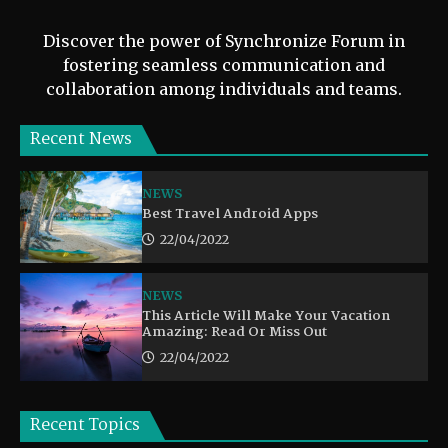
Discover the power of Synchronize Forum in
fostering seamless communication and
collaboration among individuals and teams.
Recent News
NEWS
Best Travel Android Apps
22/04/2022
NEWS
This Article Will Make Your Vacation
Amazing: Read Or Miss Out
22/04/2022
Recent Topics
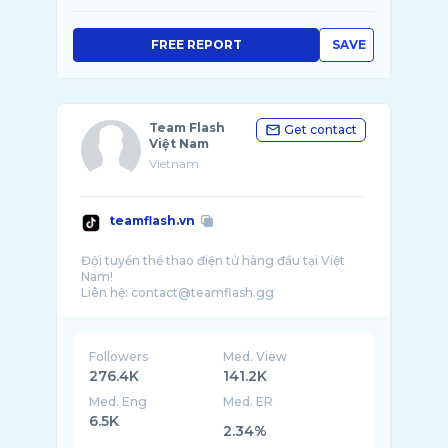
FREE REPORT
SAVE
Team Flash
Get contact
Việt Nam
Vietnam
teamflash.vn
Đội tuyển thể thao điện tử hàng đầu tại Việt
Nam!
Followers
Med. View
276.4K
141.2K
Med. Eng
Med. ER
6.5K
2.34%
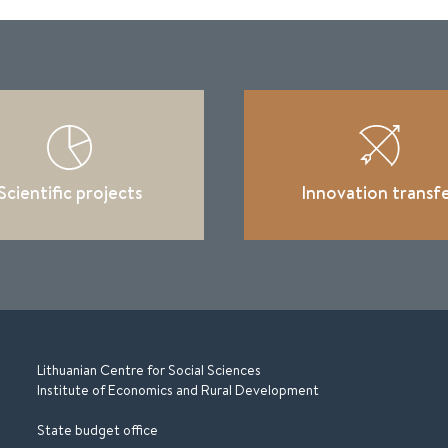
Scientific projects
Innovation transf
Lithuanian Centre for Social Sciences
Institute of Economics and Rural Development
State budget office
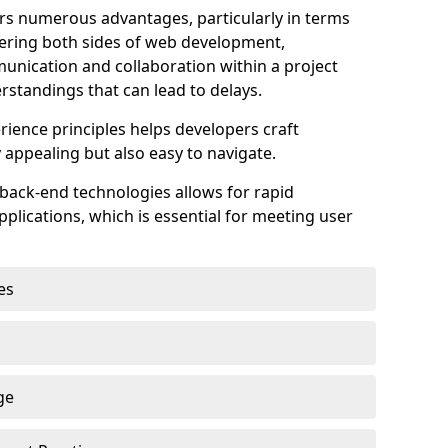
s numerous advantages, particularly in terms
astering both sides of web development,
unication and collaboration within a project
rstandings that can lead to delays.
rience principles helps developers craft
y appealing but also easy to navigate.
back-end technologies allows for rapid
plications, which is essential for meeting user
es
ge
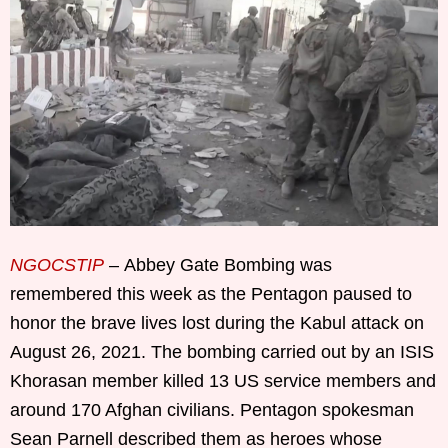
NGOCSTIP
– Abbey Gate Bombing was
remembered this week as the Pentagon paused to
honor the brave lives lost during the Kabul attack on
August 26, 2021. The bombing carried out by an ISIS
Khorasan member killed 13 US service members and
around 170 Afghan civilians. Pentagon spokesman
Sean Parnell described them as heroes whose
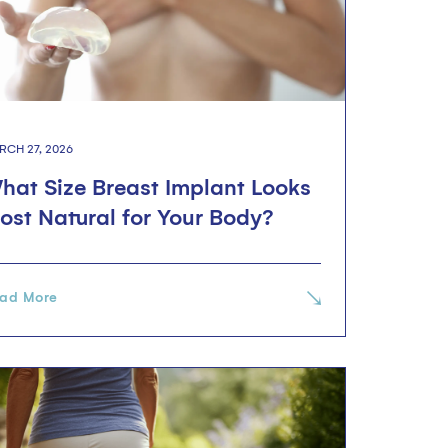
RCH 27, 2026
hat Size Breast Implant Looks
ost Natural for Your Body?
ad More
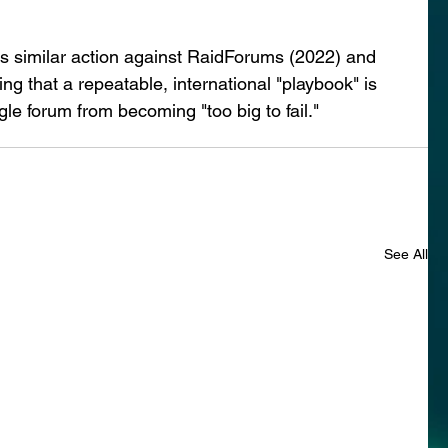
 similar action against RaidForums (2022) and 
 that a repeatable, international "playbook" is 
gle forum from becoming "too big to fail."
See All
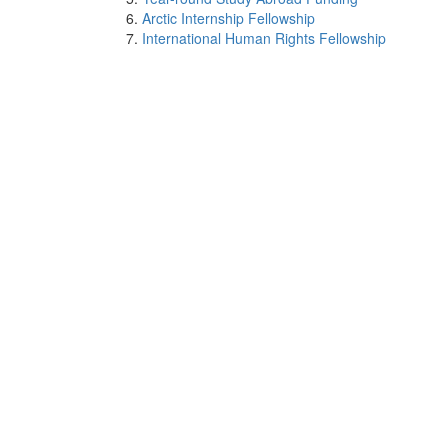
Arctic Internship Fellowship
International Human Rights Fellowship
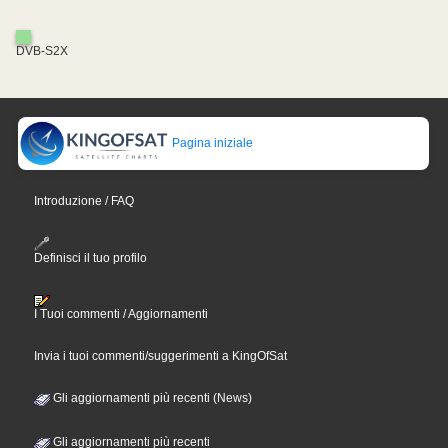
DVB-S2X
Pagina iniziale
Introduzione / FAQ
Definisci il tuo profilo
I Tuoi commenti / Aggiornamenti
Invia i tuoi commenti/suggerimenti a KingOfSat
Gli aggiornamenti più recenti (News)
Gli aggiornamenti più recenti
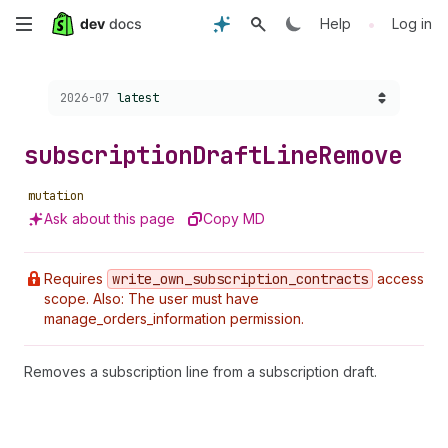
Skip
•
Help
Log in
to
Choose a version:
2026-07
latest
main
content
subscription
Draft
Line
Remove
mutation
Ask about this page
Copy MD
Requires
write
_own
_subscription
_contracts
access
scope. Also: The user must have
manage_orders_information permission.
Removes a subscription line from a subscription draft.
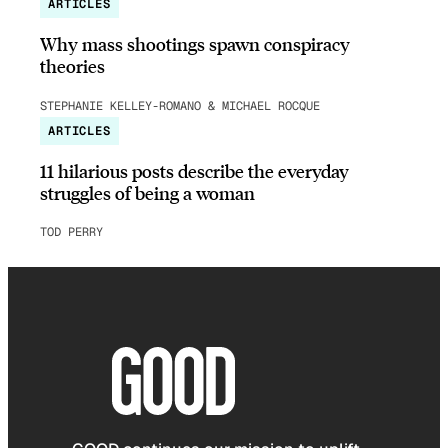
ARTICLES
Why mass shootings spawn conspiracy
theories
STEPHANIE KELLEY-ROMANO & MICHAEL ROCQUE
ARTICLES
11 hilarious posts describe the everyday
struggles of being a woman
TOD PERRY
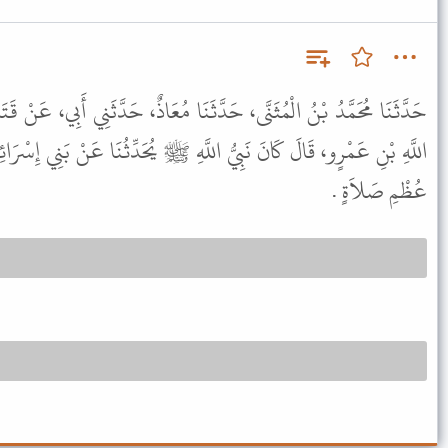
َثَنَا مُعَاذٌ، حَدَّثَنِي أَبِي، عَنْ قَتَادَةَ، عَنْ أَبِي حَسَّانَ، عَنْ عَبْدِ
لَّهِ ﷺ يُحَدِّثُنَا عَنْ بَنِي إِسْرَائِيلَ حَتَّى يُصْبِحَ مَا يَقُومُ إِلاَّ إِلَى
عُظْمِ صَلاَةٍ .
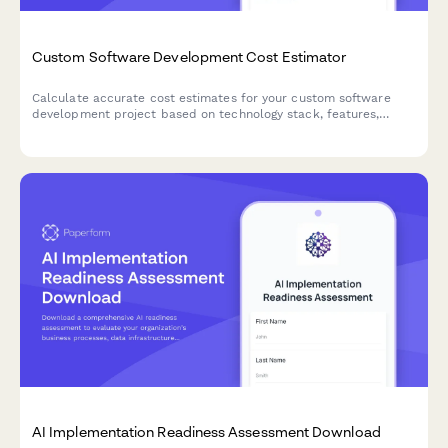
Custom Software Development Cost Estimator
Calculate accurate cost estimates for your custom software
development project based on technology stack, features,
integrations, and ongoing maintenance needs.
AI Implementation Readiness Assessment Download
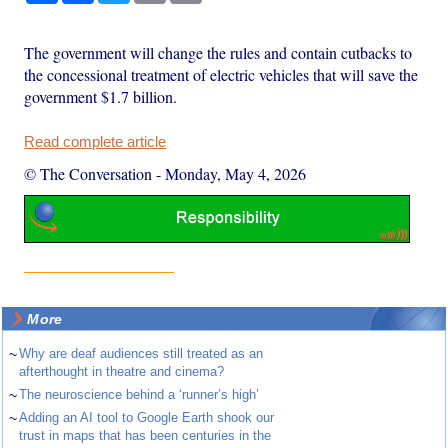
The government will change the rules and contain cutbacks to
the concessional treatment of electric vehicles that will save the
government $1.7 billion.
Read complete article
© The Conversation
-
Monday, May 4, 2026
More
~
Why are deaf audiences still treated as an
afterthought in theatre and cinema?
~
The neuroscience behind a ‘runner’s high’
~
Adding an AI tool to Google Earth shook our
trust in maps that has been centuries in the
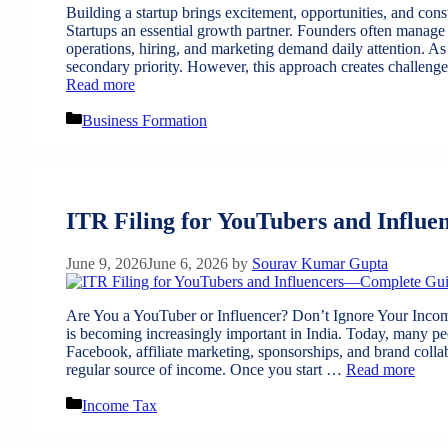
Building a startup brings excitement, opportunities, and con
Startups an essential growth partner. Founders often manage s
operations, hiring, and marketing demand daily attention. As
secondary priority. However, this approach creates challen
Read more
Categories
Business Formation
ITR Filing for YouTubers and Influe
June 9, 2026
June 6, 2026
by
Sourav Kumar Gupta
Are You a YouTuber or Influencer? Don’t Ignore Your Incom
is becoming increasingly important in India. Today, many 
Facebook, affiliate marketing, sponsorships, and brand coll
regular source of income. Once you start …
Read more
Categories
Income Tax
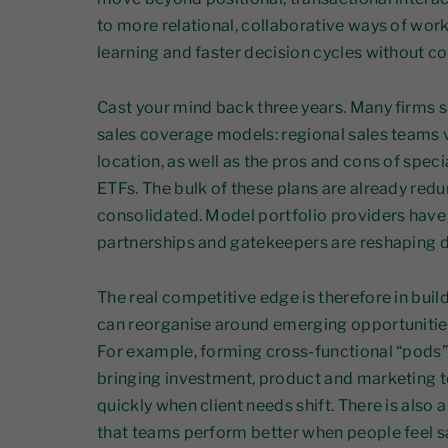
to more relational, collaborative ways of worki
learning and faster decision cycles without co
Cast your mind back three years. Many firms 
sales coverage models: regional sales teams v
location, as well as the pros and cons of specia
ETFs. The bulk of these plans are already red
consolidated. Model portfolio providers have 
partnerships and gatekeepers are reshaping d
The real competitive edge is therefore in buil
can reorganise around emerging opportunities
For example, forming cross-functional “pods” 
bringing investment, product and marketing t
quickly when client needs shift. There is also
that teams perform better when people feel s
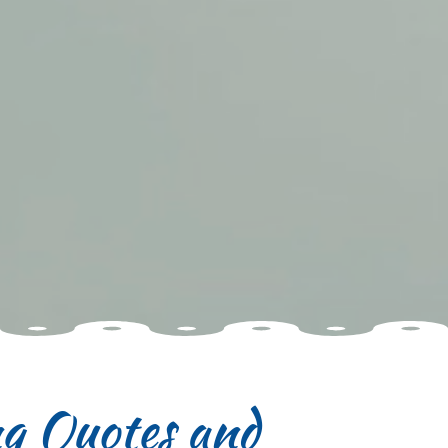
ng Quotes and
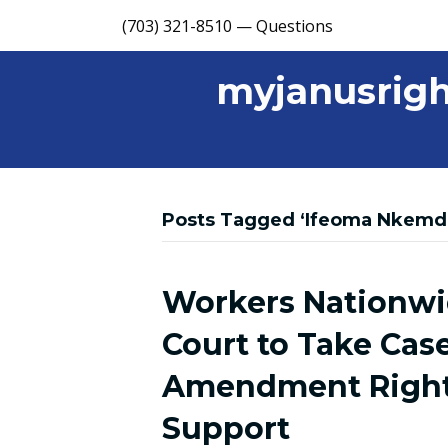
(703) 321-8510 — Questions
myjanusrigh
Posts Tagged ‘Ifeoma Nkemdi
Workers Nationw
Court to Take Cas
Amendment Right 
Support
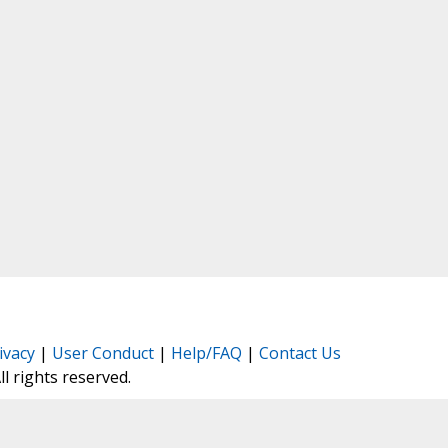
ivacy
|
User Conduct
|
Help/FAQ
|
Contact Us
All rights reserved.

* **Instructions to follow**:
Transcribe only the lines from the line holding "quickly when client" to the final line of the listing above. Keep them exact, include both ends, and skip the pictures.

* **Written answer**:
quickly when client needs shift. There is also
that teams perform better when people feel s
ng Quotes and
(703) 321-8510 — Questions
myjanusrigh
Posts Tagged ‘Ifeoma Nkemdi
Workers Nationw
Court to Take Cas
Amendment Right 
Support
ivacy
|
User Conduct
|
Help/FAQ
|
Contact Us
All rights reserved.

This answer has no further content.